Required action. Output the entries below unchanged, except for the pictures.

Stored data entries:
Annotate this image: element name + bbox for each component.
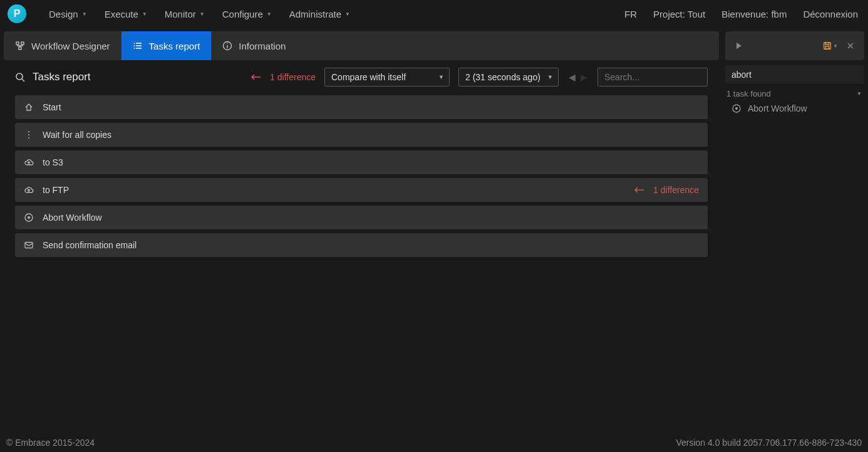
svg-point-4 — [133, 45, 135, 46]
copyright: © Embrace 2015-2024 — [6, 438, 95, 448]
logout-link[interactable]: Déconnexion — [803, 9, 858, 19]
svg-point-13 — [28, 137, 29, 139]
menu-label: Administrate — [289, 9, 341, 19]
menu-execute[interactable]: Execute▼ — [96, 5, 156, 23]
task-row[interactable]: Start — [15, 95, 708, 119]
page-title-text: Tasks report — [33, 71, 91, 83]
side-search-input[interactable] — [725, 65, 864, 84]
compare-select-value: Compare with itself — [331, 72, 406, 82]
main-column: Tasks report 1 difference Compare with i… — [4, 65, 719, 433]
report-toolbar: Tasks report 1 difference Compare with i… — [4, 65, 719, 95]
chevron-down-icon: ▼ — [833, 43, 838, 49]
tab-strip: Workflow DesignerTasks reportInformation — [4, 31, 719, 60]
top-nav-right: FR Project: Tout Bienvenue: fbm Déconnex… — [624, 9, 860, 19]
list-icon — [133, 41, 143, 51]
row-diff-text: 1 difference — [653, 185, 699, 195]
side-found-label: 1 task found — [726, 89, 771, 98]
search-icon — [15, 72, 25, 82]
page-title: Tasks report — [15, 71, 91, 83]
svg-rect-8 — [824, 43, 831, 50]
svg-point-7 — [227, 43, 229, 45]
lang-switch[interactable]: FR — [624, 9, 637, 19]
save-button[interactable]: ▼ — [823, 41, 838, 50]
cloud-icon — [24, 185, 34, 195]
task-row[interactable]: to FTP 1 difference — [15, 178, 708, 202]
menu-monitor[interactable]: Monitor▼ — [156, 5, 214, 23]
cloud-icon — [24, 157, 34, 167]
home-icon — [24, 102, 34, 112]
version-label: Version 4.0 build 2057.706.177.66-886-72… — [676, 438, 862, 448]
diff-indicator[interactable]: 1 difference — [251, 72, 316, 82]
chevron-down-icon: ▼ — [547, 74, 553, 80]
target-icon — [731, 103, 741, 113]
chevron-down-icon: ▼ — [857, 91, 862, 97]
task-label: to FTP — [43, 185, 69, 195]
top-nav: P Design▼Execute▼Monitor▼Configure▼Admin… — [0, 0, 868, 28]
diff-count-text: 1 difference — [270, 72, 316, 82]
arrow-left-icon — [251, 73, 261, 81]
task-list: Start Wait for all copies to S3 to FTP 1… — [4, 95, 719, 257]
menu-configure[interactable]: Configure▼ — [214, 5, 281, 23]
welcome-label: Bienvenue: fbm — [721, 9, 787, 19]
menu-label: Configure — [222, 9, 263, 19]
task-label: Wait for all copies — [43, 130, 111, 140]
svg-point-3 — [133, 43, 135, 44]
run-select-value: 2 (31 seconds ago) — [465, 72, 540, 82]
search-result[interactable]: Abort Workflow — [725, 102, 864, 115]
play-button[interactable] — [731, 38, 747, 53]
svg-point-18 — [735, 107, 738, 110]
menu-design[interactable]: Design▼ — [40, 5, 96, 23]
menu-label: Design — [49, 9, 78, 19]
tab-label: Information — [239, 41, 286, 51]
chevron-down-icon: ▼ — [82, 11, 87, 17]
menu-label: Execute — [105, 9, 138, 19]
tab-tasks-report[interactable]: Tasks report — [121, 31, 212, 60]
chevron-down-icon: ▼ — [438, 74, 444, 80]
svg-rect-1 — [21, 42, 24, 45]
prev-run-button[interactable]: ◀ — [567, 72, 577, 82]
search-result-label: Abort Workflow — [748, 103, 807, 113]
side-panel-toolbar: ▼ — [725, 31, 864, 60]
chevron-down-icon: ▼ — [142, 11, 147, 17]
tab-label: Workflow Designer — [31, 41, 110, 51]
info-icon — [222, 41, 232, 51]
chevron-down-icon: ▼ — [267, 11, 272, 17]
run-select[interactable]: 2 (31 seconds ago) ▼ — [458, 68, 559, 87]
svg-rect-2 — [19, 47, 21, 50]
svg-rect-16 — [25, 243, 33, 248]
task-label: Start — [43, 102, 61, 112]
side-panel: 1 task found ▼ Abort Workflow — [725, 65, 864, 433]
svg-point-15 — [28, 216, 30, 219]
mail-icon — [24, 240, 34, 250]
app-logo[interactable]: P — [8, 4, 26, 23]
arrow-left-icon — [634, 186, 644, 194]
svg-point-11 — [28, 131, 29, 132]
task-row[interactable]: Wait for all copies — [15, 123, 708, 147]
project-label[interactable]: Project: Tout — [653, 9, 705, 19]
tab-information[interactable]: Information — [211, 31, 297, 60]
next-run-button[interactable]: ▶ — [579, 72, 589, 82]
menu-administrate[interactable]: Administrate▼ — [281, 5, 359, 23]
menu-label: Monitor — [165, 9, 196, 19]
compare-select[interactable]: Compare with itself ▼ — [324, 68, 450, 87]
sub-bar: Workflow DesignerTasks reportInformation… — [0, 28, 868, 60]
search-input[interactable] — [597, 68, 708, 87]
run-nav: ◀ ▶ — [567, 72, 589, 82]
workflow-icon — [15, 41, 25, 51]
tab-workflow-designer[interactable]: Workflow Designer — [4, 31, 121, 60]
task-row[interactable]: to S3 — [15, 150, 708, 174]
dots-icon — [24, 130, 34, 140]
svg-point-5 — [133, 48, 135, 49]
task-row[interactable]: Send confirmation email — [15, 233, 708, 257]
tab-label: Tasks report — [149, 41, 200, 51]
side-found-row[interactable]: 1 task found ▼ — [725, 88, 864, 102]
row-diff-indicator: 1 difference — [634, 185, 699, 195]
task-label: to S3 — [43, 157, 63, 167]
svg-rect-0 — [16, 42, 19, 45]
close-button[interactable] — [843, 38, 858, 53]
task-label: Send confirmation email — [43, 240, 137, 250]
task-row[interactable]: Abort Workflow — [15, 206, 708, 229]
svg-point-10 — [16, 73, 23, 80]
main-area: Tasks report 1 difference Compare with i… — [0, 60, 868, 433]
footer: © Embrace 2015-2024 Version 4.0 build 20… — [0, 433, 868, 452]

Exercise result.
Annotate this image: element name + bbox for each component.
svg-point-4 — [133, 45, 135, 46]
copyright: © Embrace 2015-2024 — [6, 438, 95, 448]
logout-link[interactable]: Déconnexion — [803, 9, 858, 19]
svg-point-13 — [28, 137, 29, 139]
menu-label: Administrate — [289, 9, 341, 19]
menu-execute[interactable]: Execute▼ — [96, 5, 156, 23]
task-row[interactable]: Start — [15, 95, 708, 119]
page-title-text: Tasks report — [33, 71, 91, 83]
side-search-input[interactable] — [725, 65, 864, 84]
compare-select-value: Compare with itself — [331, 72, 406, 82]
main-column: Tasks report 1 difference Compare with i… — [4, 65, 719, 433]
report-toolbar: Tasks report 1 difference Compare with i… — [4, 65, 719, 95]
chevron-down-icon: ▼ — [833, 43, 838, 49]
tab-strip: Workflow DesignerTasks reportInformation — [4, 31, 719, 60]
top-nav-right: FR Project: Tout Bienvenue: fbm Déconnex… — [624, 9, 860, 19]
list-icon — [133, 41, 143, 51]
row-diff-text: 1 difference — [653, 185, 699, 195]
side-found-label: 1 task found — [726, 89, 771, 98]
search-icon — [15, 72, 25, 82]
page-title: Tasks report — [15, 71, 91, 83]
svg-rect-8 — [824, 43, 831, 50]
svg-point-7 — [227, 43, 229, 45]
lang-switch[interactable]: FR — [624, 9, 637, 19]
save-button[interactable]: ▼ — [823, 41, 838, 50]
cloud-icon — [24, 185, 34, 195]
task-row[interactable]: to FTP 1 difference — [15, 178, 708, 202]
menu-monitor[interactable]: Monitor▼ — [156, 5, 214, 23]
cloud-icon — [24, 157, 34, 167]
home-icon — [24, 102, 34, 112]
version-label: Version 4.0 build 2057.706.177.66-886-72… — [676, 438, 862, 448]
diff-indicator[interactable]: 1 difference — [251, 72, 316, 82]
chevron-down-icon: ▼ — [547, 74, 553, 80]
target-icon — [731, 103, 741, 113]
chevron-down-icon: ▼ — [857, 91, 862, 97]
task-label: to FTP — [43, 185, 69, 195]
top-nav: P Design▼Execute▼Monitor▼Configure▼Admin… — [0, 0, 868, 28]
diff-count-text: 1 difference — [270, 72, 316, 82]
arrow-left-icon — [251, 73, 261, 81]
task-list: Start Wait for all copies to S3 to FTP 1… — [4, 95, 719, 257]
menu-configure[interactable]: Configure▼ — [214, 5, 281, 23]
welcome-label: Bienvenue: fbm — [721, 9, 787, 19]
menu-label: Configure — [222, 9, 263, 19]
task-label: Wait for all copies — [43, 130, 111, 140]
svg-point-3 — [133, 43, 135, 44]
run-select-value: 2 (31 seconds ago) — [465, 72, 540, 82]
search-result[interactable]: Abort Workflow — [725, 102, 864, 115]
play-button[interactable] — [731, 38, 747, 53]
svg-point-18 — [735, 107, 738, 110]
menu-design[interactable]: Design▼ — [40, 5, 96, 23]
menu-label: Design — [49, 9, 78, 19]
tab-label: Information — [239, 41, 286, 51]
chevron-down-icon: ▼ — [82, 11, 87, 17]
menu-label: Execute — [105, 9, 138, 19]
tab-tasks-report[interactable]: Tasks report — [121, 31, 212, 60]
chevron-down-icon: ▼ — [438, 74, 444, 80]
svg-rect-1 — [21, 42, 24, 45]
prev-run-button[interactable]: ◀ — [567, 72, 577, 82]
search-result-label: Abort Workflow — [748, 103, 807, 113]
side-panel-toolbar: ▼ — [725, 31, 864, 60]
chevron-down-icon: ▼ — [142, 11, 147, 17]
tab-label: Workflow Designer — [31, 41, 110, 51]
info-icon — [222, 41, 232, 51]
chevron-down-icon: ▼ — [267, 11, 272, 17]
run-select[interactable]: 2 (31 seconds ago) ▼ — [458, 68, 559, 87]
svg-rect-2 — [19, 47, 21, 50]
svg-rect-16 — [25, 243, 33, 248]
task-label: Start — [43, 102, 61, 112]
side-panel: 1 task found ▼ Abort Workflow — [725, 65, 864, 433]
svg-point-15 — [28, 216, 30, 219]
mail-icon — [24, 240, 34, 250]
app-logo[interactable]: P — [8, 4, 26, 23]
arrow-left-icon — [634, 186, 644, 194]
svg-point-11 — [28, 131, 29, 132]
task-row[interactable]: Wait for all copies — [15, 123, 708, 147]
project-label[interactable]: Project: Tout — [653, 9, 705, 19]
tab-information[interactable]: Information — [211, 31, 297, 60]
next-run-button[interactable]: ▶ — [579, 72, 589, 82]
menu-administrate[interactable]: Administrate▼ — [281, 5, 359, 23]
menu-label: Monitor — [165, 9, 196, 19]
compare-select[interactable]: Compare with itself ▼ — [324, 68, 450, 87]
sub-bar: Workflow DesignerTasks reportInformation… — [0, 28, 868, 60]
search-input[interactable] — [597, 68, 708, 87]
run-nav: ◀ ▶ — [567, 72, 589, 82]
workflow-icon — [15, 41, 25, 51]
tab-workflow-designer[interactable]: Workflow Designer — [4, 31, 121, 60]
task-row[interactable]: to S3 — [15, 150, 708, 174]
dots-icon — [24, 130, 34, 140]
svg-point-5 — [133, 48, 135, 49]
task-row[interactable]: Send confirmation email — [15, 233, 708, 257]
tab-label: Tasks report — [149, 41, 200, 51]
side-found-row[interactable]: 1 task found ▼ — [725, 88, 864, 102]
row-diff-indicator: 1 difference — [634, 185, 699, 195]
task-label: to S3 — [43, 157, 63, 167]
svg-rect-0 — [16, 42, 19, 45]
close-button[interactable] — [843, 38, 858, 53]
task-label: Send confirmation email — [43, 240, 137, 250]
task-row[interactable]: Abort Workflow — [15, 206, 708, 229]
svg-point-10 — [16, 73, 23, 80]
main-area: Tasks report 1 difference Compare with i… — [0, 60, 868, 433]
footer: © Embrace 2015-2024 Version 4.0 build 20… — [0, 433, 868, 452]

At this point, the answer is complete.